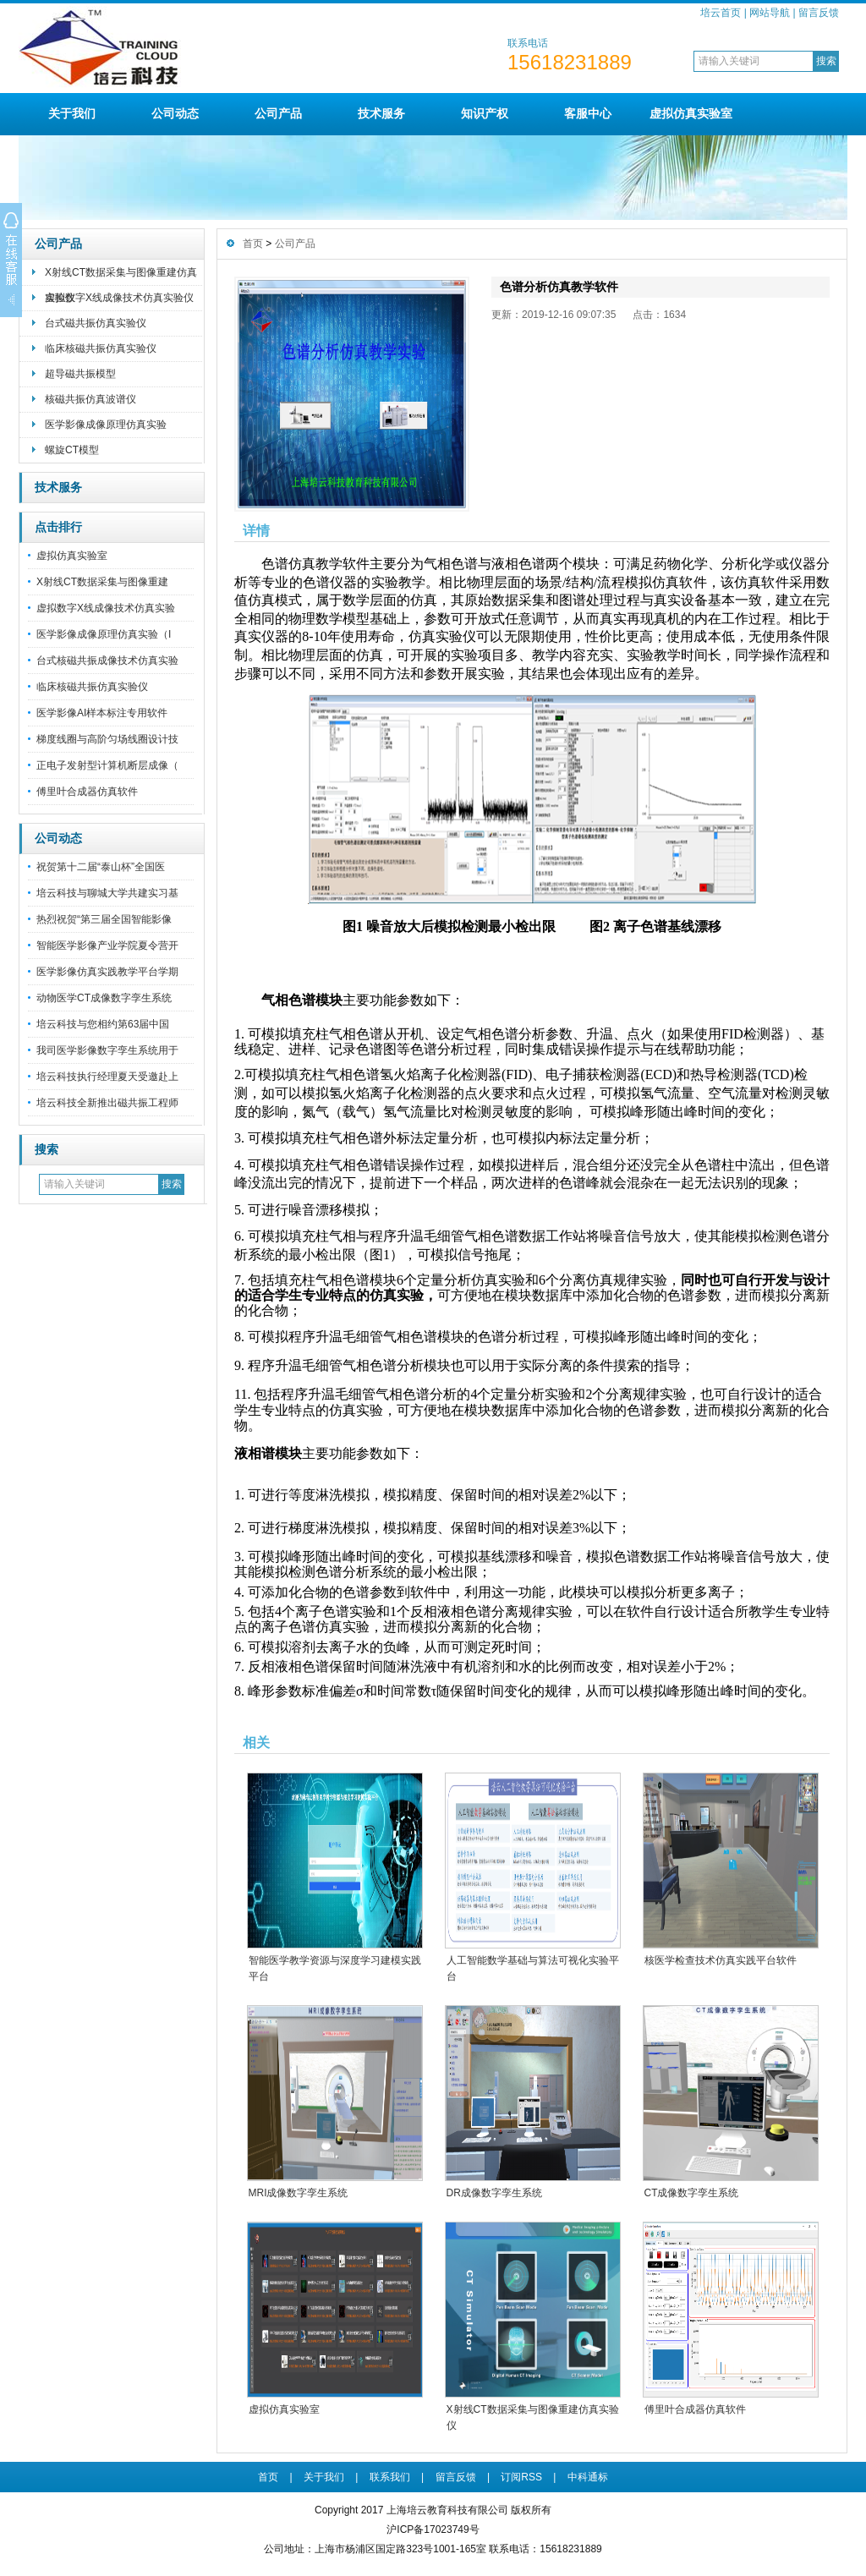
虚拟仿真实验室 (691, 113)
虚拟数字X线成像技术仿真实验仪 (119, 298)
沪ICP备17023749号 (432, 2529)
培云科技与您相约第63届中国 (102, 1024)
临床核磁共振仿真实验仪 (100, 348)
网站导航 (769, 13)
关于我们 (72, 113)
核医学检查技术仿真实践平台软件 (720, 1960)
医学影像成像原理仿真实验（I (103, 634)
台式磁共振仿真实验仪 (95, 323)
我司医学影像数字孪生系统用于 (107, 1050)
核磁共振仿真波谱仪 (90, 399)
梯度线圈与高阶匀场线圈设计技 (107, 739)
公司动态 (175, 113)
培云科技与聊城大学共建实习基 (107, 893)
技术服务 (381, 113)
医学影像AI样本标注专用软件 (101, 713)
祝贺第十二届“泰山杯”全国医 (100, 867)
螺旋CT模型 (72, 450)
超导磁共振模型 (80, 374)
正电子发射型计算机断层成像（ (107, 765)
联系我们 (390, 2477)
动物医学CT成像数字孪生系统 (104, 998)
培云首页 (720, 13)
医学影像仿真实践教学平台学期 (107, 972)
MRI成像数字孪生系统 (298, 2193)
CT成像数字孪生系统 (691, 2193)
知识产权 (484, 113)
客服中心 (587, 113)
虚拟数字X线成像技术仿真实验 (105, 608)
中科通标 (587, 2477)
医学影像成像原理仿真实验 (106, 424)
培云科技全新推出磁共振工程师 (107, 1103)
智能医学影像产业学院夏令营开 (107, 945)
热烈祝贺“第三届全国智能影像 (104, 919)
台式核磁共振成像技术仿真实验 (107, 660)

==

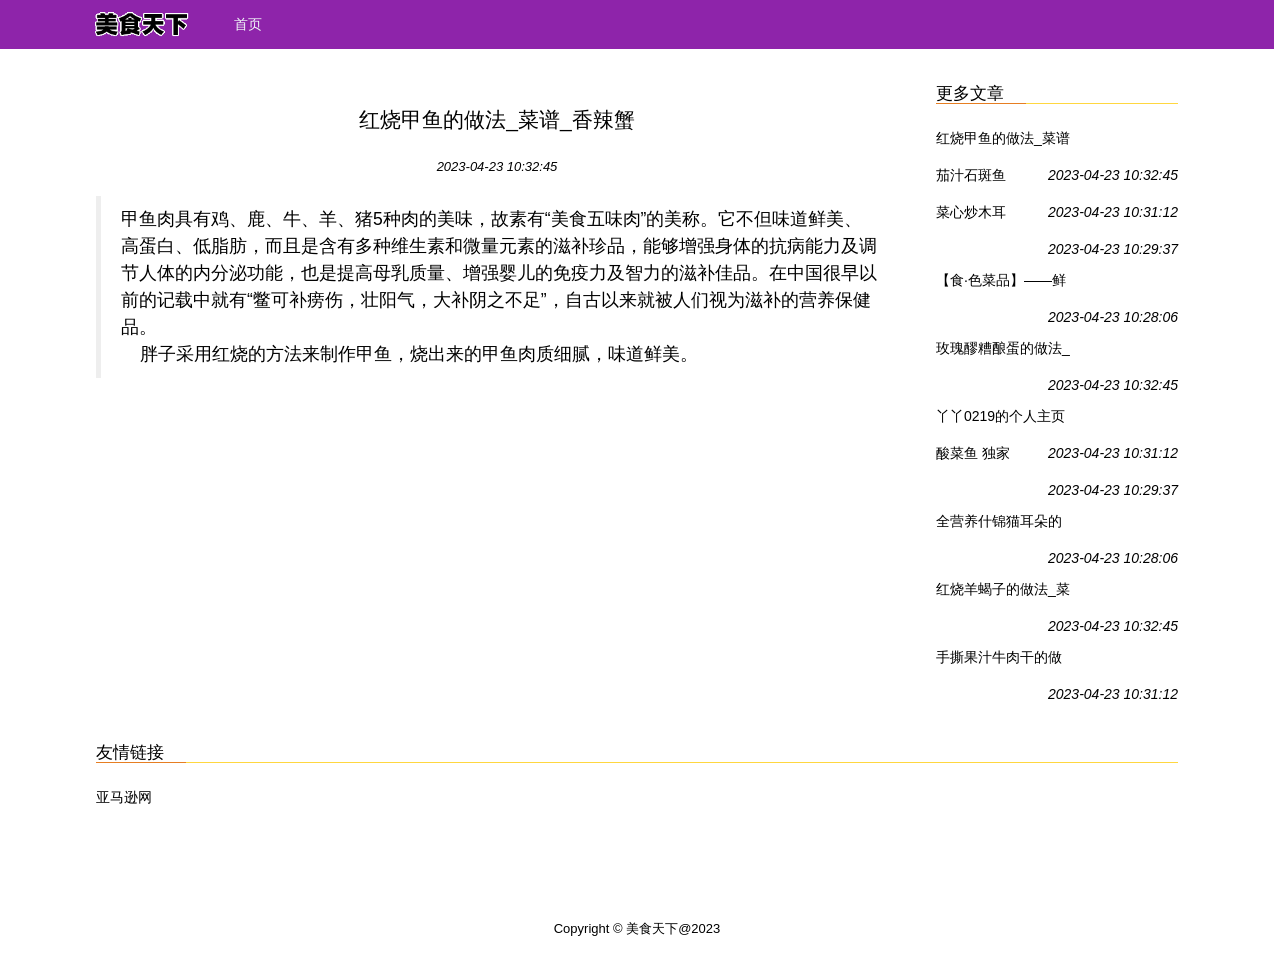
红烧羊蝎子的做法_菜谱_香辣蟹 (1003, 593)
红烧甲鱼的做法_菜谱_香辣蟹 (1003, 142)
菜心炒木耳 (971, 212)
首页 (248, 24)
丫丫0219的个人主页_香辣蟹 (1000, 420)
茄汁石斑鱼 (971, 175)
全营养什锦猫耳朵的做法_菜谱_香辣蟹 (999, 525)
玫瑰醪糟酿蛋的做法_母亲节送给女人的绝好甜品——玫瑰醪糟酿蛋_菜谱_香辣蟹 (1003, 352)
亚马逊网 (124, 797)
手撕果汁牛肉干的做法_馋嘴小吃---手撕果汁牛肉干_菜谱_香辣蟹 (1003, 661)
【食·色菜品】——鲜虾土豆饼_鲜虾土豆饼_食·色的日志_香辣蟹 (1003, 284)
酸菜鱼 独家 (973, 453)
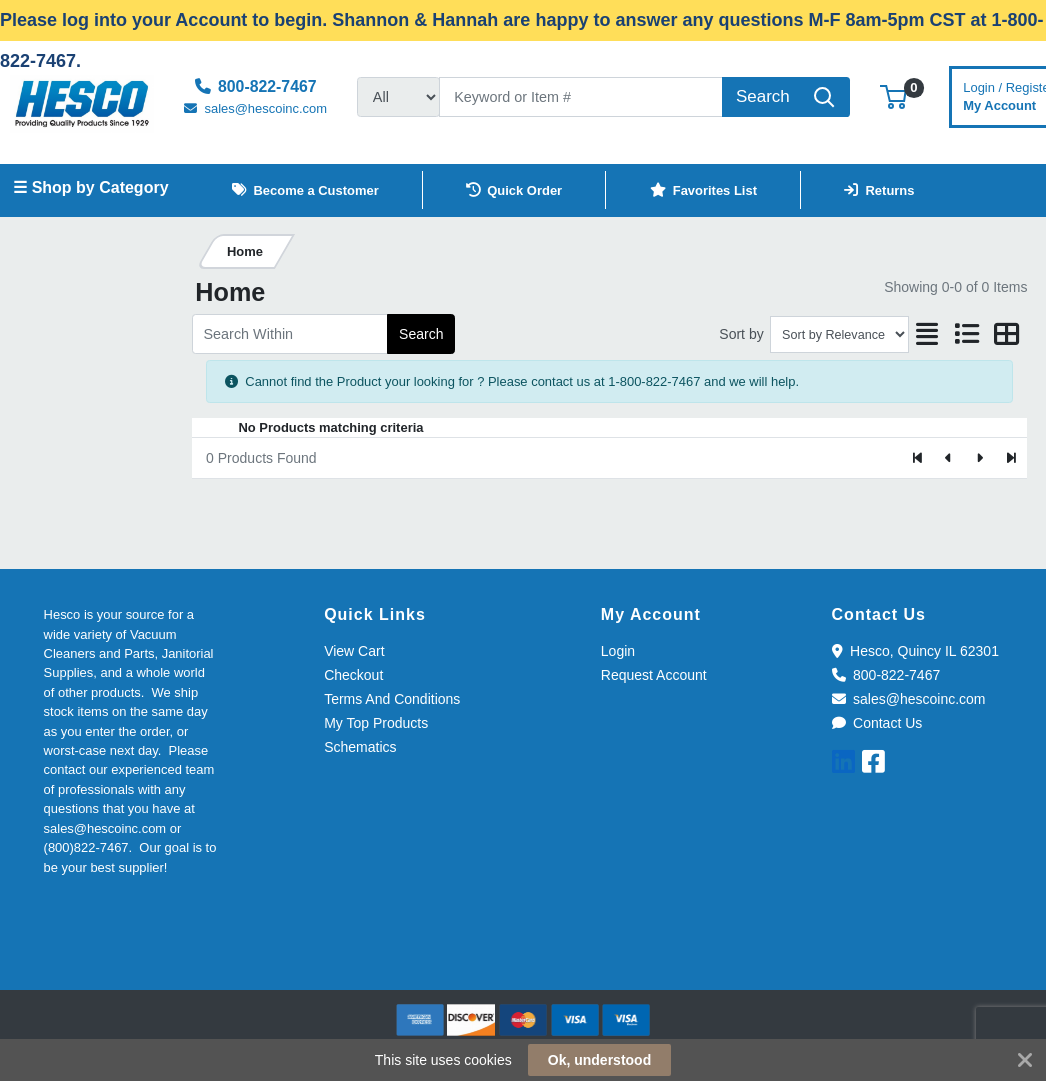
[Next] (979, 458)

**Description of the task**
Out of the records above, set down only the lines from the one that contains "手撕果汁牛肉干的做法_馋嘴小吃---手撕果汁牛肉干_菜谱_香辣蟹 (1003, 661)" through the one that contains "[Next] (979, 458)", unchanged and without the pictures.

**Answer for this exercise**
手撕果汁牛肉干的做法_馋嘴小吃---手撕果汁牛肉干_菜谱_香辣蟹 (1003, 661)
【食·色菜品】——鲜虾土豆饼_鲜虾土豆饼_食·色的日志_香辣蟹 (1003, 284)
酸菜鱼 独家 (973, 453)
[Next] (979, 458)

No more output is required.